[Exercise input Boundary: Start]

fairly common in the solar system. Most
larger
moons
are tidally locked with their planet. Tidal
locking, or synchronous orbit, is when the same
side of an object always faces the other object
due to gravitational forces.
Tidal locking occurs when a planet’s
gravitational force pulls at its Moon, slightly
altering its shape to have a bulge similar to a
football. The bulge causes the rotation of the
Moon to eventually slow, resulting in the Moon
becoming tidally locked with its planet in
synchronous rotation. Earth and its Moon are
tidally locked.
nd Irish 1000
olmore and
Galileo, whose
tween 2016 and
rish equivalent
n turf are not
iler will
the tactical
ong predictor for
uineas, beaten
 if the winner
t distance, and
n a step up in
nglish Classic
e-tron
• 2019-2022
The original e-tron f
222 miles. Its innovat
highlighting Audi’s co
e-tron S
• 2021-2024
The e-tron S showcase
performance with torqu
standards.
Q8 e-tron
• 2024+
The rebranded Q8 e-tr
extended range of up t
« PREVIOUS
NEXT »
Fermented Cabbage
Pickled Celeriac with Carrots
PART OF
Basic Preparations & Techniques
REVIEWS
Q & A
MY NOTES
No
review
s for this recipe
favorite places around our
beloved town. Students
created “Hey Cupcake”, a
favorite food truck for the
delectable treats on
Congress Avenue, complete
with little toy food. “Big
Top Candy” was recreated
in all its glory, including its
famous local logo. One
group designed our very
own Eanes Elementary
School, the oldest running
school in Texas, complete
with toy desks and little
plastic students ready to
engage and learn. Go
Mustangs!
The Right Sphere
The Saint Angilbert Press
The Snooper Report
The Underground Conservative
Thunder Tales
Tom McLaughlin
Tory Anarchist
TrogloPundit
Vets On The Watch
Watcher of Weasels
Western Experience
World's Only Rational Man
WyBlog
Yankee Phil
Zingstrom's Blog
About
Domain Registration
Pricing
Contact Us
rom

[Exercise input Boundary: End]

# Try it
Type out the material above once more, exactly.

# Answer below
fairly common in the solar system. Most
larger
moons
are tidally locked with their planet. Tidal
locking, or synchronous orbit, is when the same
side of an object always faces the other object
due to gravitational forces.
Tidal locking occurs when a planet’s
gravitational force pulls at its Moon, slightly
altering its shape to have a bulge similar to a
football. The bulge causes the rotation of the
Moon to eventually slow, resulting in the Moon
becoming tidally locked with its planet in
synchronous rotation. Earth and its Moon are
tidally locked.
nd Irish 1000
olmore and
Galileo, whose
tween 2016 and
rish equivalent
n turf are not
iler will
the tactical
ong predictor for
uineas, beaten
 if the winner
t distance, and
n a step up in
nglish Classic
e-tron
• 2019-2022
The original e-tron f
222 miles. Its innovat
highlighting Audi’s co
e-tron S
• 2021-2024
The e-tron S showcase
performance with torqu
standards.
Q8 e-tron
• 2024+
The rebranded Q8 e-tr
extended range of up t
« PREVIOUS
NEXT »
Fermented Cabbage
Pickled Celeriac with Carrots
PART OF
Basic Preparations & Techniques
REVIEWS
Q & A
MY NOTES
No
review
s for this recipe
favorite places around our
beloved town. Students
created “Hey Cupcake”, a
favorite food truck for the
delectable treats on
Congress Avenue, complete
with little toy food. “Big
Top Candy” was recreated
in all its glory, including its
famous local logo. One
group designed our very
own Eanes Elementary
School, the oldest running
school in Texas, complete
with toy desks and little
plastic students ready to
engage and learn. Go
Mustangs!
The Right Sphere
The Saint Angilbert Press
The Snooper Report
The Underground Conservative
Thunder Tales
Tom McLaughlin
Tory Anarchist
TrogloPundit
Vets On The Watch
Watcher of Weasels
Western Experience
World's Only Rational Man
WyBlog
Yankee Phil
Zingstrom's Blog
About
Domain Registration
Pricing
Contact Us
rom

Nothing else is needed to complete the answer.